Las lluvias no son necesariamente más intensas en las últimas décadas, ni los fenómenos meteorológicos tan inesperados, que no permitan acciones de prevención como la evacuación oportuna de grupos poblacionales, si existieran mecanismos institucionales para la coordinación entre autoridades y las comunidades. Las redes de comunicación de las instancias de protección civil suelen ser poco efectivas desde hace décadas. Este tipo de acciones tomó relevancia, como respuesta al terremoto de la Ciudad de México de 1985, y se formuló una política pública nacional.
En estas condiciones, las administraciones públicas civiles y militares generalmente reaccionan y acuden a mitigar la tragedia, pero sus efectos son de corto plazo. Los daños quedan y la recuperación de las regiones afectadas son lentas y, en algunos casos, imposibles por diversas causas como: la pobreza, la falta de planeación, la falta o insuficiencia de infraestructura hidráulica, la inexistencia de seguros públicos o privados, que financien parcialmente la reconstrucción derivada de una eventualidad, las carencias organizativas y presupuestales de los gobiernos y, en síntesis, la ausencia de una gestión pública en la que haya corresponsabilidad de entes públicos gubernamentales y no gubernamentales en los ámbitos nacional, estatal y municipal.

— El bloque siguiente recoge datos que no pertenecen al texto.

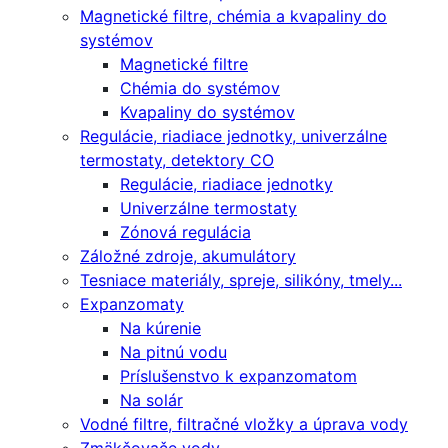
Magnetické filtre, chémia a kvapaliny do
systémov
Magnetické filtre
Chémia do systémov
Kvapaliny do systémov
Regulácie, riadiace jednotky, univerzálne
termostaty, detektory CO
Regulácie, riadiace jednotky
Univerzálne termostaty
Zónová regulácia
Záložné zdroje, akumulátory
Tesniace materiály, spreje, silikóny, tmely...
Expanzomaty
Na kúrenie
Na pitnú vodu
Príslušenstvo k expanzomatom
Na solár
Vodné filtre, filtračné vložky a úprava vody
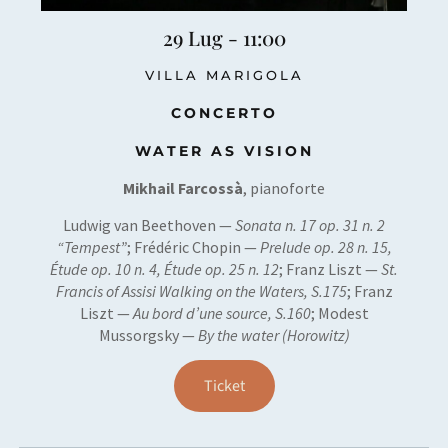
29 Lug - 11:00
VILLA MARIGOLA
CONCERTO
WATER AS VISION
Mikhail Farcossà
, pianoforte
Ludwig van Beethoven —
Sonata n. 17 op. 31 n. 2
“Tempest”
; Frédéric Chopin —
Prelude op. 28 n. 15,
Étude op. 10 n. 4, Étude op. 25 n. 12
; Franz Liszt —
St.
Francis of Assisi Walking on the Waters, S.175
; Franz
Liszt —
Au bord d’une source, S.160
; Modest
Mussorgsky —
By the water (Horowitz)
Ticket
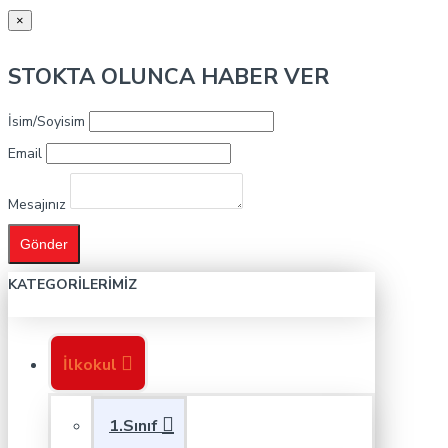
×
STOKTA OLUNCA HABER VER
İsim/Soyisim
Email
Mesajınız
Gönder
KATEGORILERIMIZ
İlkokul
1.Sınıf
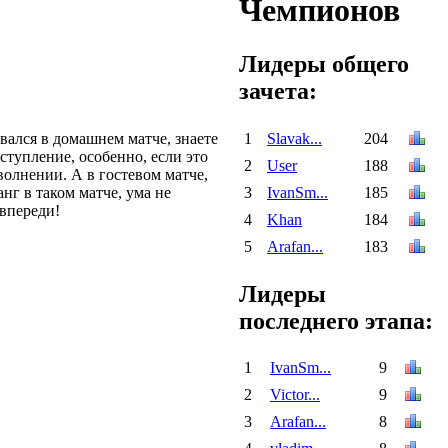
Чемпионов
Лидеры общего
зачета:
1
Slavak...
204
вался в домашнем матче, знаете
ступление, особенно, если это
2
User
188
волнении. А в гостевом матче,
3
IvanSm...
185
нг в таком матче, ума не
 впереди!
4
Khan
184
5
Arafan...
183
Лидеры
последнего этапа:
1
IvanSm...
9
2
Victor...
9
3
Arafan...
8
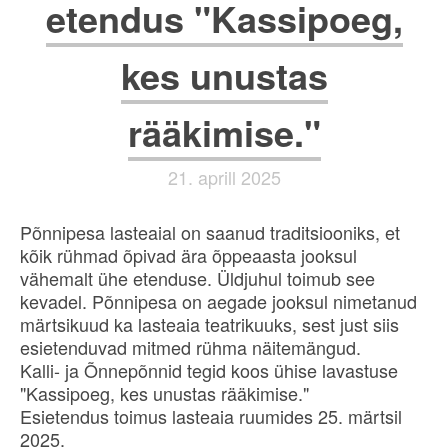
etendus "Kassipoeg,
kes unustas
rääkimise."
21. aprill 2025
Põnnipesa lasteaial on saanud traditsiooniks, et
kõik rühmad õpivad ära õppeaasta jooksul
vähemalt ühe etenduse. Üldjuhul toimub see
kevadel. Põnnipesa on aegade jooksul nimetanud
märtsikuud ka lasteaia teatrikuuks, sest just siis
esietenduvad mitmed rühma näitemängud.
Kalli- ja Õnnepõnnid tegid koos ühise lavastuse
"Kassipoeg, kes unustas rääkimise."
Esietendus toimus lasteaia ruumides 25. märtsil
2025.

La reacción de los gobiernos y las organizaciones de la sociedad civil ante la tragedia es bienvenida y siempre necesaria. El problema es de magnitudes. Ni el corazón más grande y la solidaridad efectiva con los damnificados de una tragedia son suficientes ante la imprevisión o la ausencia constante y permanente de una gestión pública eficiente, transparente, honrada y coordinada entre los gobiernos y los particulares. ¿Por qué hay asentamientos en zonas de riesgo? ¿por qué no se construye el drenaje o las obras de contención de aguas suficientes? ¿por qué no hay suficientes espacios públicos que pudieran habilitarse como refugios? ¿Por qué no hay un ahorro público para financiar acciones para atender desastres?

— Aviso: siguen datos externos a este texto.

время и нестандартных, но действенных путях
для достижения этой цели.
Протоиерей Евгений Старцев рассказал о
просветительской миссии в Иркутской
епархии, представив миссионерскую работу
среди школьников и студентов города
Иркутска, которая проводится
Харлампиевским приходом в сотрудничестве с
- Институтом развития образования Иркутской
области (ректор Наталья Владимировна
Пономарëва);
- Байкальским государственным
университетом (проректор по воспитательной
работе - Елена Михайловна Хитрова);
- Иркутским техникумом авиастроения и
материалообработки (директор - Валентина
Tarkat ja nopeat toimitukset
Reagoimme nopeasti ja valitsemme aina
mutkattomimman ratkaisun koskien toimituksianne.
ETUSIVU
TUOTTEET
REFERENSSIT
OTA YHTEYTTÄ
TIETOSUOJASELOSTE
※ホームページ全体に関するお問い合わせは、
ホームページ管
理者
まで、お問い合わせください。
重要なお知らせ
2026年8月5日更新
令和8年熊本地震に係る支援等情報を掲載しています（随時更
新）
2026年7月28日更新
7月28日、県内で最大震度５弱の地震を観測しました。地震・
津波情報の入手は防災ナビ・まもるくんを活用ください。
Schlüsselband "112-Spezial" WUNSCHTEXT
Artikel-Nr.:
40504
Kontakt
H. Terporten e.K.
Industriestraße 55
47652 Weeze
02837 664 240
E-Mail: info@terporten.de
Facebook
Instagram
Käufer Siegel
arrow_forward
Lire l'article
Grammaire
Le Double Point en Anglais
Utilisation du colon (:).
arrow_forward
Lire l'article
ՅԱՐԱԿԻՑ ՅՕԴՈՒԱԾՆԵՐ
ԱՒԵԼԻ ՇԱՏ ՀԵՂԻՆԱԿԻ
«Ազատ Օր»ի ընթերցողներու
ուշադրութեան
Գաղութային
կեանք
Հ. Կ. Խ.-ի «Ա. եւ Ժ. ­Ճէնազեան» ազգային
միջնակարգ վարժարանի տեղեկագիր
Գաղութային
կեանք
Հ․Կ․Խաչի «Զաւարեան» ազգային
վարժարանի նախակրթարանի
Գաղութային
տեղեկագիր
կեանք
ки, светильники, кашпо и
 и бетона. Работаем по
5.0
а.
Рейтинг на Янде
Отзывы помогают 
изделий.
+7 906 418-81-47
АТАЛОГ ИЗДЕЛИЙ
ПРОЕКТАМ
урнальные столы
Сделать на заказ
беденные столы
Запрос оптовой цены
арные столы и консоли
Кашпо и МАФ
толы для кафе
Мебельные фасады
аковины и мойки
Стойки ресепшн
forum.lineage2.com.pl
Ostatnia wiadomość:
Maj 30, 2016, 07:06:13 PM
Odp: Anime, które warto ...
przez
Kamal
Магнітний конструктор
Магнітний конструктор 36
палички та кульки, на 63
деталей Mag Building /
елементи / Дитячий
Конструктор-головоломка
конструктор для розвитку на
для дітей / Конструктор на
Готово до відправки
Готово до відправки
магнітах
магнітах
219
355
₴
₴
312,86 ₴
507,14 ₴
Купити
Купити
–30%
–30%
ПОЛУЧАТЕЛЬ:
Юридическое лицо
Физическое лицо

Esta falta de previsión se reproduce en la gran mayoría de las necesidades colectivas y comunitarias y sucede en las rancherías, barrios, colonias, condominios, pueblos, municipios, zonas conurbadas, estados y federación. El ahorro previsional para la atención de eventualidades o las acciones para prevenir o financiar lo que pudiera suceder si ocurre lo extraordinario son ajenos a nuestro modelo de gestión pública.
Ante la tragedia, la respuesta se espera de las administraciones públicas, cuya acción se limita a mantener la operación de lo existente, muchas veces con grandes carencias presupuestales, a emprender algunas obras de infraestructura cuando estas ya son inaplazables o son parte de lucimiento político de un gobernante y a gastar en lo que reditúa en votos para las próximas elecciones. Las comunidades y los individuos se asumen como víctimas de la inacción gubernamental y, por supuesto, de las consecuencias del desastre nacional y exigen atención inmediata.
La reacción oportuna, los zapatos enlodados, da votos, cuando se logra evitar que las expresiones de enojo se expandan por los medios de comunicación o las redes sociales. Esto es un comportamiento normalizado en los gobiernos desde hace décadas. La construcción de infraestructura o la generación de ahorro con mayores contribuciones o aportes comunitarios o condominales para destinarlos a la previsión no son populares.
La gestión pública eficiente también requiere recursos y corresponsabilidad. Esto último implica que las administraciones públicas reconozcan que no pueden solas y requieren de concertación con los particulares y las comunidades para crear auténticas redes de protección civil basadas en la prevención y la previsión financiera.